Addressing the current issue of passing a regex to awk
, due to various issues with escape sequences it's usually easier to deal with variables instead of hard-coded regex patterns, combined with testing the entire line ($0
) against the pattern (~ pattern_variable
), eg:
string='"name": "Bash scripting cheatsheet",'
string2='"url": "https://devhints.io/bash"'
pattern='"([^"]*)".*"([^"]*)"'
$ awk -v ptn="${pattern}" -F'"' '$0 ~ ptn {print $2}' <<< "${string}"
"Bash
$ awk -v ptn="${pattern}" '$0 ~ ptn {print $2}' <<< "${string2}"
"https://devhints.io/bash"
OK, so we got awk
working with the regex but we're not getting quite what we wanted because by default awk
uses white space as the default field delimiter. We can tell awk
to use the double quote as a delimiter, and knowing that the value we want is between the 2nd set of double quotes:
$ awk -v ptn="${pattern}" -F'"' '$0 ~ ptn {print $4}' <<< "${string}"
Bash scripting cheatsheet
$ awk -v ptn="${pattern}" -F'"' '$0 ~ ptn {print $4}' <<< "${string2}"
https://devhints.io/bash
'course, this requires spawning a subprocess each time we want to parse a string.
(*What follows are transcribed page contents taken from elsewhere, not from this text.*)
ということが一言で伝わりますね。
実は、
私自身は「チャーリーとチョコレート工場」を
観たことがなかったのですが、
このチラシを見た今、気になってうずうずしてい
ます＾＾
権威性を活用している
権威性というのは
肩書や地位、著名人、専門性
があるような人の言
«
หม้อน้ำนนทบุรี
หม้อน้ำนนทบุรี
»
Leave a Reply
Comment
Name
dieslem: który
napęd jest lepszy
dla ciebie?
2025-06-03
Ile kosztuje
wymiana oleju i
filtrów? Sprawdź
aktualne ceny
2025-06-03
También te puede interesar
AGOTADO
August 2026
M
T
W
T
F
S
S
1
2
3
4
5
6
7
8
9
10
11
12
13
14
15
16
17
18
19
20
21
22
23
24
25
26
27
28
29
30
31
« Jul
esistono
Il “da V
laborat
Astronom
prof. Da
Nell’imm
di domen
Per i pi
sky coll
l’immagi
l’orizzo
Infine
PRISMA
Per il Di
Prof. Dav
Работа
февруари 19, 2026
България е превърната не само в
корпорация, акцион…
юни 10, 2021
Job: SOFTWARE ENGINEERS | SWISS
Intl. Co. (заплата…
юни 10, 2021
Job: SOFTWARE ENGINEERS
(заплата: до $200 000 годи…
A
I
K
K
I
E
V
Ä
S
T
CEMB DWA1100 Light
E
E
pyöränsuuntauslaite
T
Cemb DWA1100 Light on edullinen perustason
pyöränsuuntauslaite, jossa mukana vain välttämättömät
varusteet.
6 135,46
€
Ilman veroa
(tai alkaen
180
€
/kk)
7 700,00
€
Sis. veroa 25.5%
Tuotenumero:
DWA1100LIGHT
There are a few (better) ways to parse a string in bash
without the overhead of spawning subprocess calls ...
One idea using some basic bash
regex matching:
string='"name": "Bash scripting cheatsheet",'
string2='"url": "https://devhints.io/bash"'
pattern='"([^"]*)".*"([^"]*)"'
If bash
finds a match it will populate the BASH_REMATCH[]
array with info about the match(es), with each capture group (the part of the pattern inside a set of parens) making up a separate entry in the array.
Consider:
$ [[ "${string}" =~ ${pattern} ]] && string_name_match="${BASH_REMATCH[2]}"
$ typeset -p BASH_REMATCH string_name_match
declare -ar BASH_REMATCH=([0]="\"name\": \"Bash scripting cheatsheet\"" [1]="name" [2]="Bash scripting cheatsheet")
declare -- string_name_match="Bash scripting cheatsheet"
$ echo "${string_name_match}"
Bash scripting cheatsheet
$ [[ "${string2}" =~ ${pattern} ]] && string2_url_match="${BASH_REMATCH[2]}"
$ typeset -p BASH_REMATCH string2_url_match
declare -ar BASH_REMATCH=([0]="\"url\": \"https://devhints.io/bash\"" [1]="url" [2]="https://devhints.io/bash")
declare -- string2_url_match="https://devhints.io/bash"
$ echo "${string2_url_match}"
https://devhints.io/bash